[[ Records shown open ]]

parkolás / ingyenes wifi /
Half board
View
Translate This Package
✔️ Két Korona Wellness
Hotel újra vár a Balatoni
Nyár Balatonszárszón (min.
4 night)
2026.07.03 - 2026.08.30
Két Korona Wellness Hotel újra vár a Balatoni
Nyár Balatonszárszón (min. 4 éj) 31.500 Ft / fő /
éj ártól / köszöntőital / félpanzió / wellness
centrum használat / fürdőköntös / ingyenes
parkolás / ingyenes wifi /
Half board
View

[[ Records shown closed ]]
[[ Records shown open ]]

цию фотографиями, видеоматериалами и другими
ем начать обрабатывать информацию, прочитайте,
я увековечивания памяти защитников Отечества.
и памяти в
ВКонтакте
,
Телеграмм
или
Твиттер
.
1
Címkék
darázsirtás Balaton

[[ Records shown closed ]]
[[ Records shown open ]]

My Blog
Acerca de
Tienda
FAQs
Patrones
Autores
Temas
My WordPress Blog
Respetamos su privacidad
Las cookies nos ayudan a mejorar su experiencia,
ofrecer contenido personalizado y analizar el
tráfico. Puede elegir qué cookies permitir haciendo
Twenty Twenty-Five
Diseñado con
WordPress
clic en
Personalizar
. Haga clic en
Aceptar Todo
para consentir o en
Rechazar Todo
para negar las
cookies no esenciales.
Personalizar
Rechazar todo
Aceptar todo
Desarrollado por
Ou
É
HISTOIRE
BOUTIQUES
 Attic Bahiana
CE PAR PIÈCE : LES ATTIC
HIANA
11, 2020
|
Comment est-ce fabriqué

[[ Records shown closed ]]

◆ Task description
Go to the line with "tráfico. Puede elegir" in the entries above and repeat every line from there through the line with "Comment est-ce fabriqué", exactly and with no other text.

◆ Answer area
tráfico. Puede elegir qué cookies permitir haciendo
Twenty Twenty-Five
Diseñado con
WordPress
clic en
Personalizar
. Haga clic en
Aceptar Todo
para consentir o en
Rechazar Todo
para negar las
cookies no esenciales.
Personalizar
Rechazar todo
Aceptar todo
Desarrollado por
Ou
É
HISTOIRE
BOUTIQUES
 Attic Bahiana
CE PAR PIÈCE : LES ATTIC
HIANA
11, 2020
|
Comment est-ce fabriqué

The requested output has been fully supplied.